Nach Gérard Depardieu geraten in Frankreich auch andere Schauspieler in die Kritik: Mit ihren überrissenen Gagen schadeten sie dem französischen Film, rügen betroffene Produzenten.
Gérard Depardieu ist bereits vom Sockel gefallen, seitdem er das belgische Steuerexil und die russische Staatsbürgerschaft gewählt hat. Einige Berufskolleginnen wie Catherine Deneuve und -kollegen wie Fabrice Luchini stellten sich seither hinter ihn; andere greifen ihn wegen «unpatriotischem» Verhalten an.

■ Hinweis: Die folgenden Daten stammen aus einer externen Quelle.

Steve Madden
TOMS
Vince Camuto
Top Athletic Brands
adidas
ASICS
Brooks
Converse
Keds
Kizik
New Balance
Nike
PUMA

Wie auch immer sie sich dazu stellen: Jetzt kommen die französischen Kinostars selber an die Reihe. Den ersten Stein warf der Kinoproduzent Vincent Maraval. In einem Beitrag in der Zeitung Le Monde schreibt er, der eigentliche Skandal sei nicht Depardieus Steuerexodus. Weitgehend unbekannt sei, dass die französische Kinoindustrie immer mehr in die roten Zahlen absacke, weil die bestverdienenden Schauspieler wie Jean Reno, Marion Cotillard oder Audrey Tautou zu hohe Gagen einstrichen.
Selbst Publikumsmagnete schreiben Verluste
So seien neun von zehn der erfolgreichsten französischen Filme des vergangenen Jahres kommerzielle Reinfälle. Darunter seien an sich erfolgreiche Streifen wie Asterix, Houba oder Le Marsupilami, die mehrere Millionen Zuschauer angezogen hätten. Und doch seien sie letztlich ein Verlustgeschäft. Schuld daran sind laut dem Besitzer der Produktionsfirma Wild Bunch Schauspieler wie Dany Boon («Willkommen bei den Ch’tis»). Er habe für die Hauptrolle im 2012 erschienenen Film «Le plan parfait» 3,5 Millionen Euro erhalten. «Die Kinoeinnahmen genügen nicht einmal, um die Gage dieses bestbezahlten Schauspielers zu decken», moniert Maraval. Für seinen nächsten Film «Hypocondriaque» verlange Boon sogar 10 Millionen Euro. Damit lasse er auch Depardieu weit hinter sich.
Der Beitrag wirft in Paris hohe Wellen und löst eine kulturpolitische Grundsatzdebatte aus. Denn die französischen Filme gehören zu den am stärksten subventionierten der Welt, und Maraval lässt durchblicken, dass letztlich die Steuerzahler für die ungerechtfertigten Gagen ihrer Kinostars aufkämen. Nur so sei es zu erklären, dass ein Schauspieler wie Vincent Cassel in Frankreich für den Film «Mesrine» 1,5 Millionen Euro eingestrichen habe; in den USA habe er hingegen für «Black Swan» bloss 226 000 Euro erhalten. «Sollten die Meistverdiener im französischen Film weiter mehr Geld verdienen, als sie wert sind, nur weil dies öffentliche Mittel und das einzigartige Subventionierungssystem erlauben?», fragt Maraval.
Statisten bei Diktatorenfesten
Die Pariser Zeitung Libération ist dem Produzenten dankbar, dass er «das Gesetz des Schweigens» in Sachen Stargehälter gebrochen habe. Sie begrüsst auch seinen Vorschlag, die Gagen auf 400 000 Euro pro Film zu begrenzen, sofern öffentliche Gelder beteiligt seien. Die bekanntesten Stars hielten sich ohnehin über Nebeneinkünfte schadlos; schliesslich sei nicht nur Depardieu bekannt dafür, bei Diktatorenfesten und dubiosen Filmfestivals für sechsstellige Summen Statist zu spielen.
Parallel zur Plafonnierung der höchsten Filmgagen stehe es zudem jedem Schauspieler frei, im voraus eine Gewinnbeteiligung auszuhandeln, meint Maraval. So habe zum Beispiel Omar Sy bei dem Kassenschlager «Ziemliche beste Freunde» je zehn Cents pro Kinoeintritt ausgehandelt. Das habe ihm zu einer stolzen Mehreinnahme von 1,9 Millionen Euro verholfen.